## INPUT
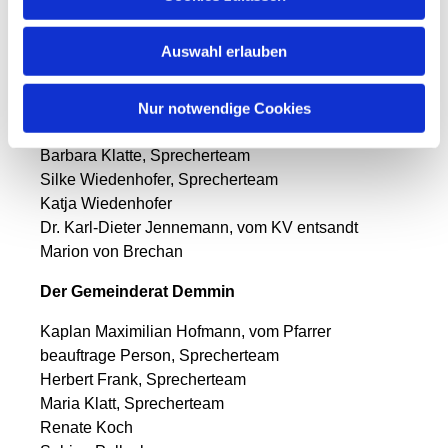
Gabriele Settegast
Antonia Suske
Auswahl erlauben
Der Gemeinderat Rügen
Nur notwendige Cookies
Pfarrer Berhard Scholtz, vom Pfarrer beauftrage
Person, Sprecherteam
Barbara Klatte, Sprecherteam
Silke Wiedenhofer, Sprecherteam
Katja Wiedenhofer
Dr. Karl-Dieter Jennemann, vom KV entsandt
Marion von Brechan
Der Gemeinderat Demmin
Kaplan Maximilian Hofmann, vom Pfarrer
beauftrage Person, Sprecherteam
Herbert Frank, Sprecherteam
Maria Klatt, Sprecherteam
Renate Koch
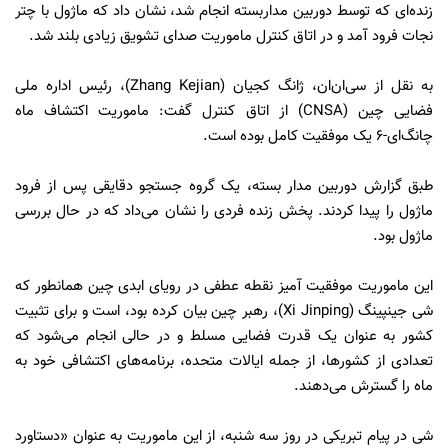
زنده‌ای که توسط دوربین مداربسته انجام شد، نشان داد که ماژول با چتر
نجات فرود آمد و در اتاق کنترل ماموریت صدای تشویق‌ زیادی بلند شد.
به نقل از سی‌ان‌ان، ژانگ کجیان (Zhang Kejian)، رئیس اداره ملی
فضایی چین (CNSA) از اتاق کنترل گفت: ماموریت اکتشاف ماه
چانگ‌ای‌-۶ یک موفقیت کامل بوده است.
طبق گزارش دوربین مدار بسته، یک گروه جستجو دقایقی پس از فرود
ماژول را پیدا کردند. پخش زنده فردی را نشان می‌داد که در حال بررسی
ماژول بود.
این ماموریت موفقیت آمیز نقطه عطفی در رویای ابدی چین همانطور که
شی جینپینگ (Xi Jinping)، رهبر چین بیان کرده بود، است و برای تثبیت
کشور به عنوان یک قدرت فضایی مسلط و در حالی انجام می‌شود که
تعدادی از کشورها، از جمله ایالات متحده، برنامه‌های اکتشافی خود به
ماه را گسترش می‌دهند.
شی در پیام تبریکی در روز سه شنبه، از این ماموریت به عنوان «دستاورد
==
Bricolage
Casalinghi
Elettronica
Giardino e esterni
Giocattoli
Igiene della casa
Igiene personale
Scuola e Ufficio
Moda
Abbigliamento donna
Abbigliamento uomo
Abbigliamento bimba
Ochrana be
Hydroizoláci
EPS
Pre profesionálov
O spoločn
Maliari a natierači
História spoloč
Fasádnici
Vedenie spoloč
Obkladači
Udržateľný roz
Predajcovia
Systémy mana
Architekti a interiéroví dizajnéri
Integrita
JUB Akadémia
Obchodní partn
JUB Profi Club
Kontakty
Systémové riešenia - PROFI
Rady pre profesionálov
...
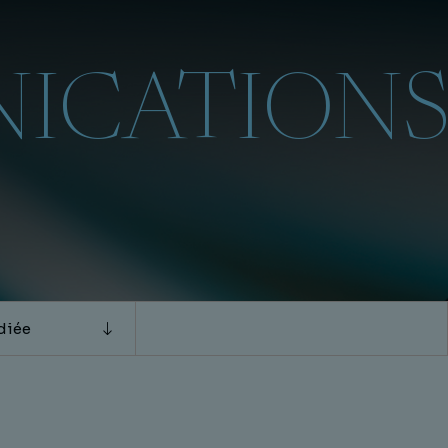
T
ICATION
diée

## WORK INSTRUCTIONS
Take the entries above and copy exactly the lines starting at the one with "Gabriele Settegast" and ending at the one with "طبق گزارش دوربین"; nothing outside that span, and no pictures.

## REPLY
Gabriele Settegast
Antonia Suske
Auswahl erlauben
Der Gemeinderat Rügen
Nur notwendige Cookies
Pfarrer Berhard Scholtz, vom Pfarrer beauftrage
Person, Sprecherteam
Barbara Klatte, Sprecherteam
Silke Wiedenhofer, Sprecherteam
Katja Wiedenhofer
Dr. Karl-Dieter Jennemann, vom KV entsandt
Marion von Brechan
Der Gemeinderat Demmin
Kaplan Maximilian Hofmann, vom Pfarrer
beauftrage Person, Sprecherteam
Herbert Frank, Sprecherteam
Maria Klatt, Sprecherteam
Renate Koch
زنده‌ای که توسط دوربین مداربسته انجام شد، نشان داد که ماژول با چتر
نجات فرود آمد و در اتاق کنترل ماموریت صدای تشویق‌ زیادی بلند شد.
به نقل از سی‌ان‌ان، ژانگ کجیان (Zhang Kejian)، رئیس اداره ملی
فضایی چین (CNSA) از اتاق کنترل گفت: ماموریت اکتشاف ماه
چانگ‌ای‌-۶ یک موفقیت کامل بوده است.
طبق گزارش دوربین مدار بسته، یک گروه جستجو دقایقی پس از فرود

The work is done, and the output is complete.